Linear Modeling for Hitter K%

Experiment alert! Prepare yourself to digest a very simple linear model that looks at plate discipline data. I’ll do some explaining of the model along the way, but here are a few points to cleanse your already superb palate before sampling the charcuterie:

  1. I’ve limited to players with at least 60 PAs because it is a good point of stabilization for hitter K%.
  2. I’m using 2017-2019 as a training set and then deploying my model on 2021 data to look for differences between model predictions and actuals.
  3. My model only tells us what should be expected from a hitter who accumulates at least 60 plate appearances in a season based on what other players have done in the same situation from 2017-2019. 2020 is excluded. The predictions of this model should not be confused with expectations.
  4. Hasn’t this been done before?

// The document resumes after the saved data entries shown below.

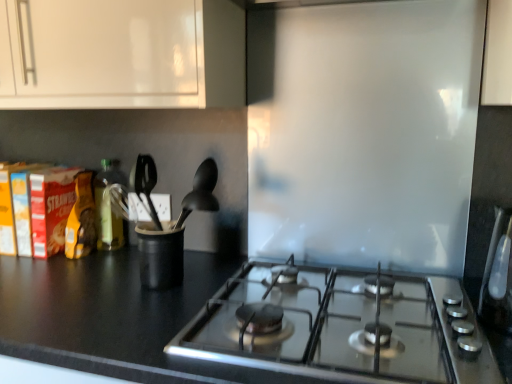 Find the location of `space that is in front of black plastic utensil holder at center`. space that is in front of black plastic utensil holder at center is located at coordinates (139, 311). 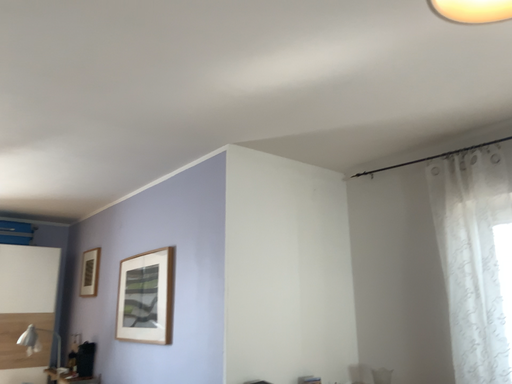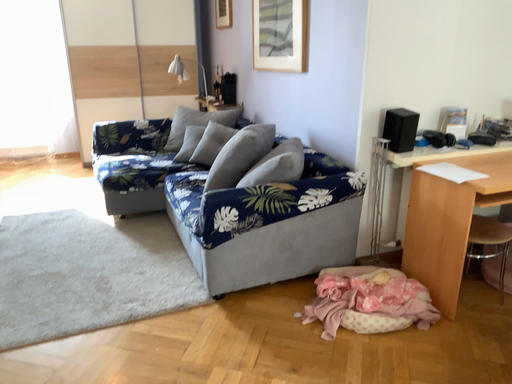 Question: Which way did the camera rotate in the video?

Choices:
 (A) rotated right
 (B) rotated left

Answer: (B) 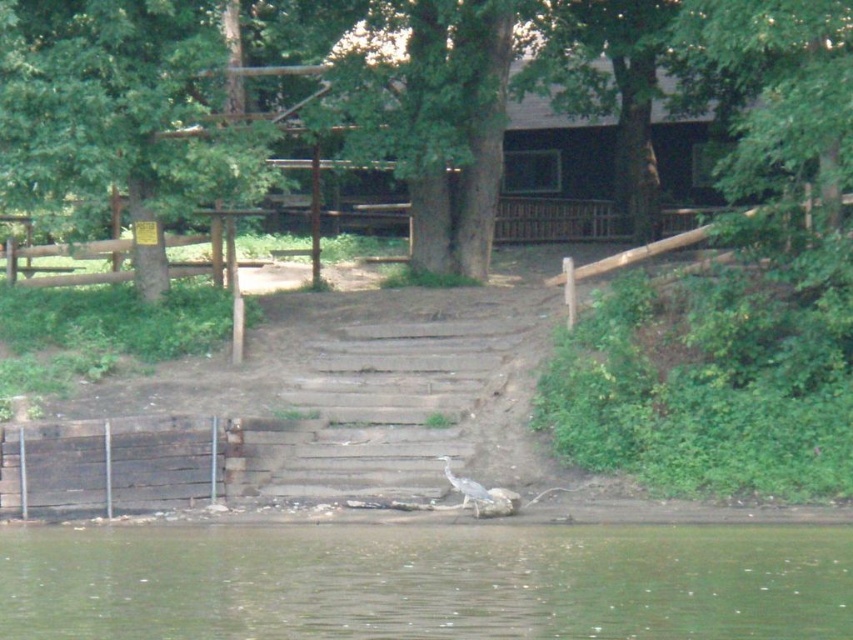 Between point (135, 195) and point (282, 397), which one is positioned in front?

Positioned in front is point (282, 397).

Does green leafy tree at upper left have a lesser height compared to weathered wood stairs at center?

Incorrect, green leafy tree at upper left's height does not fall short of weathered wood stairs at center's.

Locate an element on the screen. green leafy tree at upper left is located at coordinates (119, 115).

Which is more to the left, green liquid water at lower center or green leafy tree at upper left?

green leafy tree at upper left

Measure the distance between point (396, 627) and camera.

Point (396, 627) and camera are 46.44 feet apart.

This screenshot has width=853, height=640. Find the location of `green liquid water at lower center`. green liquid water at lower center is located at coordinates (426, 582).

Between weathered wood stairs at center and gray matte bird at lower center, which one has more height?

With more height is weathered wood stairs at center.

Is point (367, 388) positioned in front of point (473, 483)?

No, it is behind (473, 483).

Does point (421, 340) come behind point (462, 499)?

Yes, point (421, 340) is behind point (462, 499).

Locate an element on the screen. The image size is (853, 640). weathered wood stairs at center is located at coordinates (381, 410). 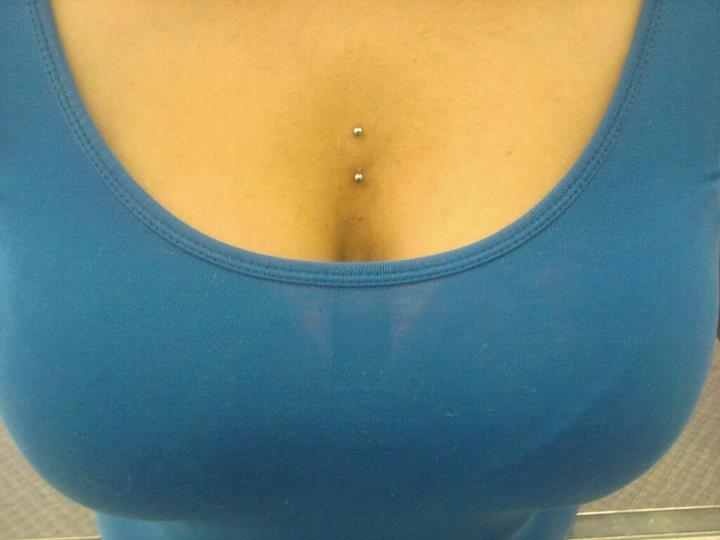 Find the location of a particular element. floor is located at coordinates point(701,480), point(37,504). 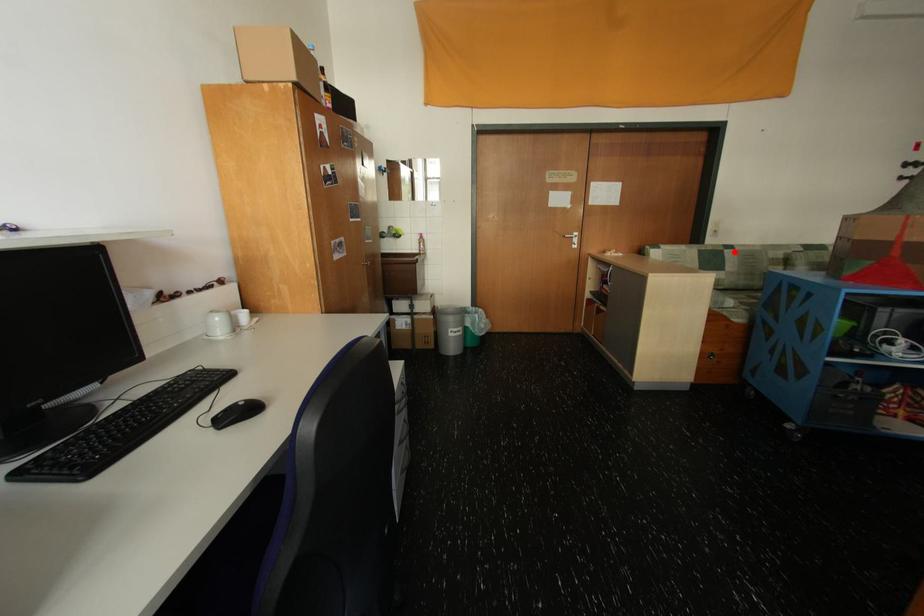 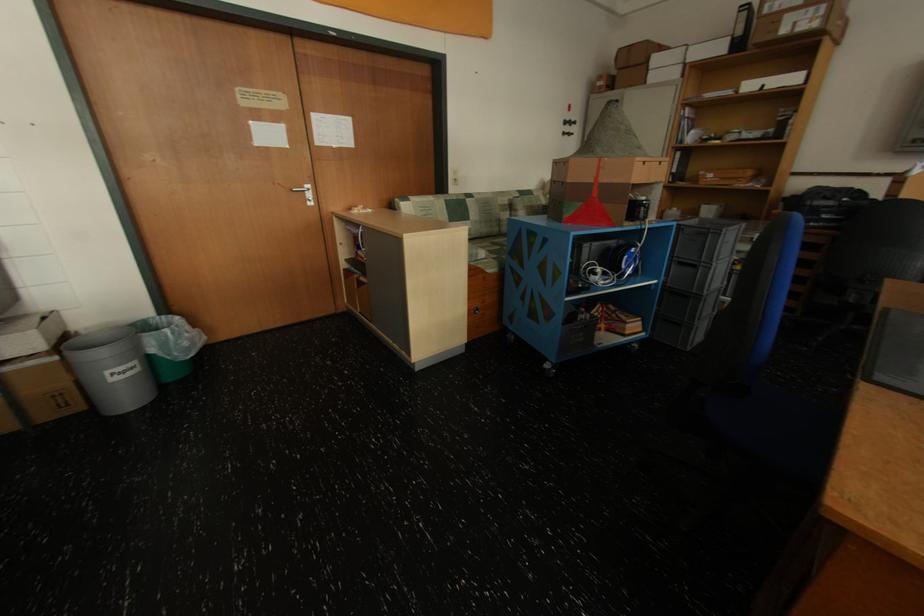 Find the pixel in the second image that matches the highlighted location in the first image.

(476, 201) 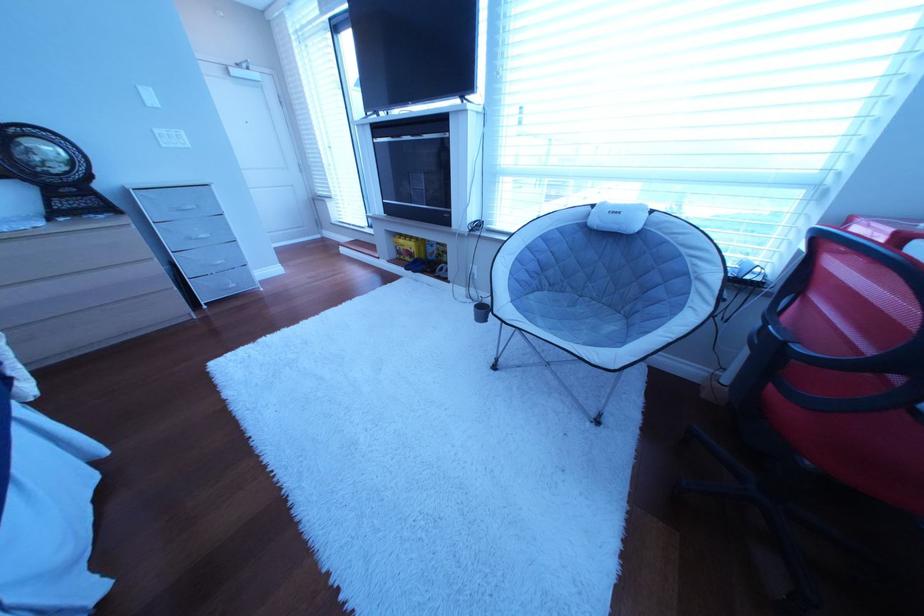 Where is `yellow box`? This screenshot has width=924, height=616. yellow box is located at coordinates (408, 246). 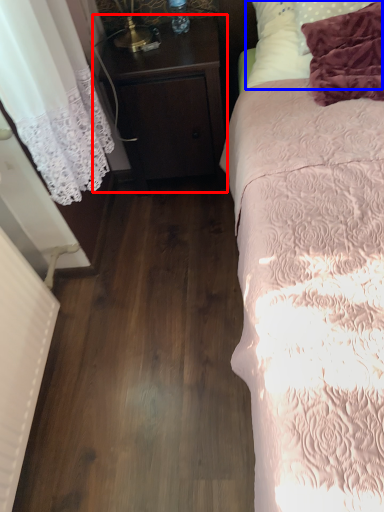 Question: Among these objects, which one is nearest to the camera, nightstand (highlighted by a red box) or pillow (highlighted by a blue box)?

Choices:
 (A) nightstand
 (B) pillow

Answer: (B) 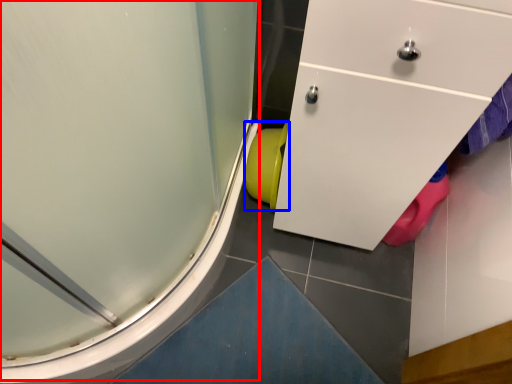 Question: Which object appears closest to the camera in this image, shower door (highlighted by a red box) or toilet bowl (highlighted by a blue box)?

Choices:
 (A) shower door
 (B) toilet bowl

Answer: (A) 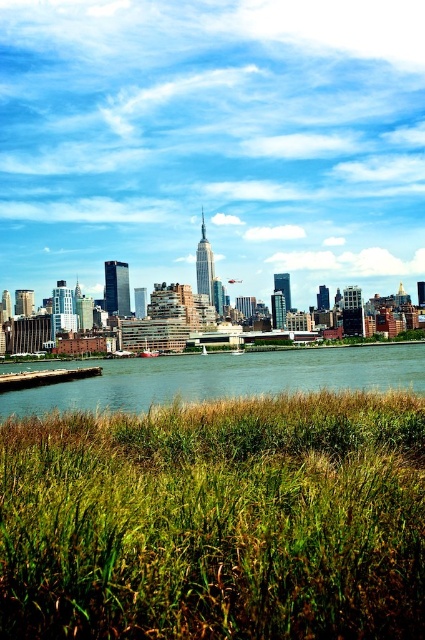 You are standing on the bank of the river looking at the scene. Which object, the blue sky at upper center or the green grassy field at lower center, occupies a larger vertical space in the image?

The blue sky at upper center is much taller than the green grassy field at lower center, so it occupies a larger vertical space.

Looking at the cityscape from across the river, you notice the blue sky at upper center and the green grassy field at lower center. Which of these two elements is positioned to the left of the other?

Probably.

To start, many readers will have seen how one metric correlates with another. In this case, we see a high negative correlation between how often a hitter strikes out (K%) and the contact that they make outside of the zone (O-Contact%). As O-Contact increases, K rate decreases, or hitters who can make a ton of contact when the ball is placed outside of the zone will strike out less often. The graph below shows that relationship from 2017-2019.

Take for example the cult classic Willians Astudillo who owned the lowest 2021 K% among hitters with at least 60 PAs at 5.6%! Along with that low K%, he also owned the highest O-Contact% at 89.1% among the same group of hitters. Here’s a link to a video that represents a perfect example of how this combination doesn’t always produce results. But, this is probably too intuitive to graph and plot, and calculate. Hit the ball, don’t strikeout. It makes sense.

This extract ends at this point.